(DATA EXTRACT):
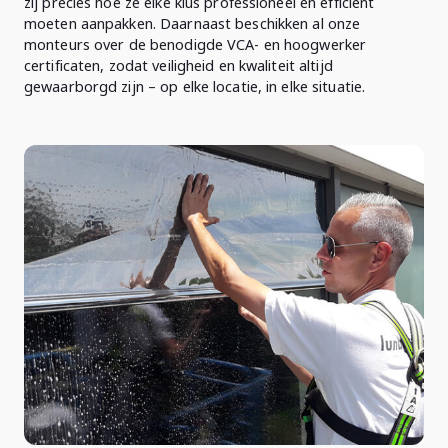
zij precies hoe ze elke klus professioneel en efficiënt
moeten aanpakken. Daarnaast beschikken al onze
monteurs over de benodigde VCA- en hoogwerker
certificaten, zodat veiligheid en kwaliteit altijd
gewaarborgd zijn – op elke locatie, in elke situatie.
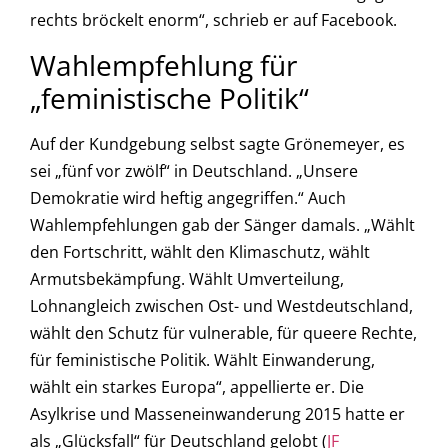
rechts bröckelt enorm“, schrieb er auf Facebook.
Wahlempfehlung für
„feministische Politik“
Auf der Kundgebung selbst sagte Grönemeyer, es
sei „fünf vor zwölf“ in Deutschland. „Unsere
Demokratie wird heftig angegriffen.“ Auch
Wahlempfehlungen gab der Sänger damals. „Wählt
den Fortschritt, wählt den Klimaschutz, wählt
Armutsbekämpfung. Wählt Umverteilung,
Lohnangleich zwischen Ost- und Westdeutschland,
wählt den Schutz für vulnerable, für queere Rechte,
für feministische Politik. Wählt Einwanderung,
wählt ein starkes Europa“, appellierte er. Die
Asylkrise und Masseneinwanderung 2015 hatte er
als „Glücksfall“ für Deutschland gelobt (
JF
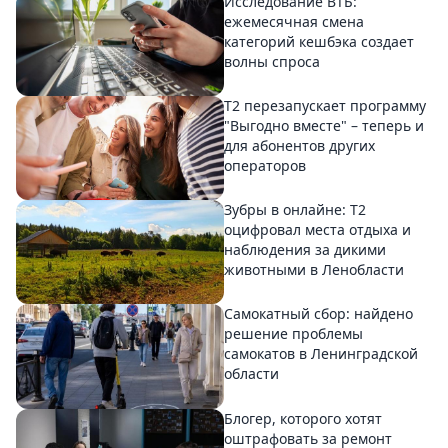
Исследование ВТБ:
ежемесячная смена
категорий кешбэка создает
волны спроса
Т2 перезапускает программу
"Выгодно вместе" – теперь и
для абонентов других
операторов
Зубры в онлайне: Т2
оцифровал места отдыха и
наблюдения за дикими
животными в Ленобласти
Самокатный сбор: найдено
решение проблемы
самокатов в Ленинградской
области
Блогер, которого хотят
оштрафовать за ремонт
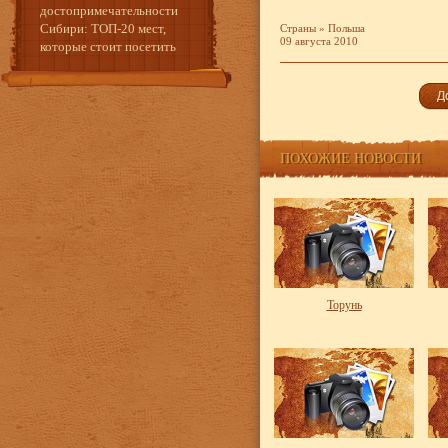
достопримечательности
Сибири: ТОП-20 мест,
Страны
»
Польша
09 августа 2010
которые стоит посетить
ПОХОЖИЕ НОВОСТИ
Торунь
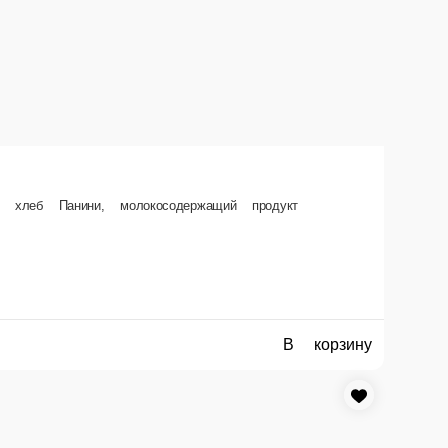
, содержит растительные масла, маринованное филе куриной грудки,
В корзину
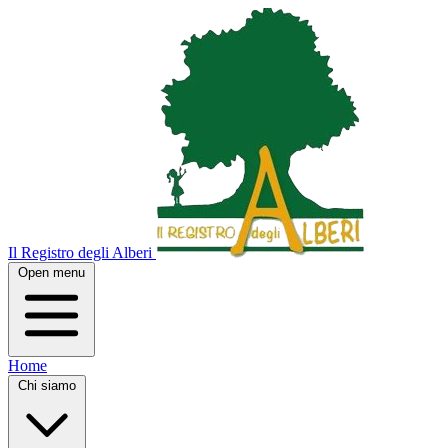
Il Registro degli Alberi
Open menu
Home
Chi siamo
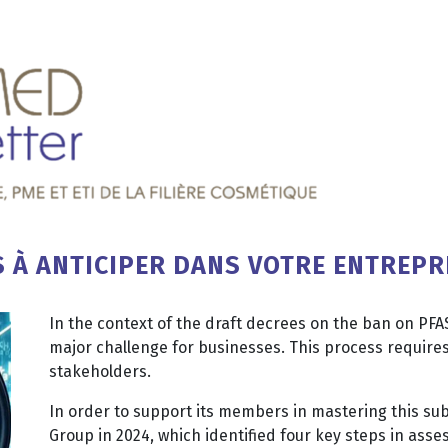
ÉS À ANTICIPER DANS VOTRE ENTREPR
In the context of the draft decrees on the ban on PFAS
major challenge for businesses. This process requires
stakeholders.
In order to support its members in mastering this s
Group in 2024, which identified four key steps in asse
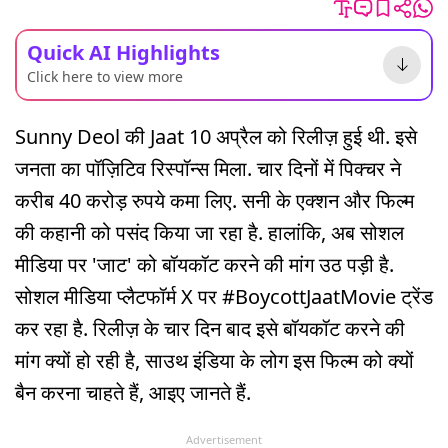
Quick AI Highlights
Click here to view more
Sunny Deol की Jaat 10 अप्रैल को रिलीज़ हुई थी. इसे
जनता का पॉज़िटिव रिस्पॉन्स मिला. चार दिनों में पिक्चर ने
करीब 40 करोड़ रुपये कमा लिए. सनी के एक्शन और फिल्म
की कहानी को पसंद किया जा रहा है. हालांकि, अब सोशल
मीडिया पर 'जाट' को बॉयकॉट करने की मांग उठ पड़ी है.
सोशल मीडिया प्लैटफॉर्म X पर #BoycottJaatMovie ट्रेंड
कर रहा है. रिलीज़ के चार दिन बाद इसे बॉयकॉट करने की
मांग क्यों हो रही है, साउथ इंडिया के लोग इस फिल्म को क्यों
बैन करना चाहते हैं, आइए जानते हैं.
Advertisement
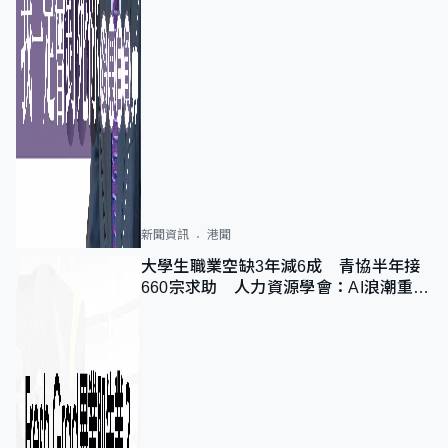
新聞資訊
港聞
大學生職業空缺3年減6成 青協半年接
660宗求助 人力資源學會：AI浪潮重整
職位需求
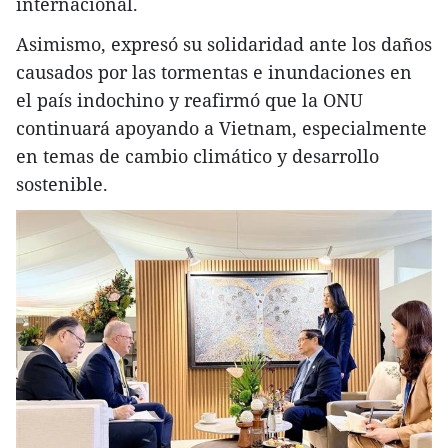
internacional.
Asimismo, expresó su solidaridad ante los daños
causados por las tormentas e inundaciones en
el país indochino y reafirmó que la ONU
continuará apoyando a Vietnam, especialmente
en temas de cambio climático y desarrollo
sostenible.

(WHAT THE TASK REQUIRES): Reproduce only the lines from the line that holds "कर रहा है. रिलीज़" through the end of the records, exactly as they stand, both ends included and pictures excluded.

(RESPONSE):
कर रहा है. रिलीज़ के चार दिन बाद इसे बॉयकॉट करने की
मांग क्यों हो रही है, साउथ इंडिया के लोग इस फिल्म को क्यों
बैन करना चाहते हैं, आइए जानते हैं.
Advertisement
新聞資訊
港聞
大學生職業空缺3年減6成 青協半年接
660宗求助 人力資源學會：AI浪潮重整
職位需求
internacional.
Asimismo, expresó su solidaridad ante los daños
causados por las tormentas e inundaciones en
el país indochino y reafirmó que la ONU
continuará apoyando a Vietnam, especialmente
en temas de cambio climático y desarrollo
sostenible.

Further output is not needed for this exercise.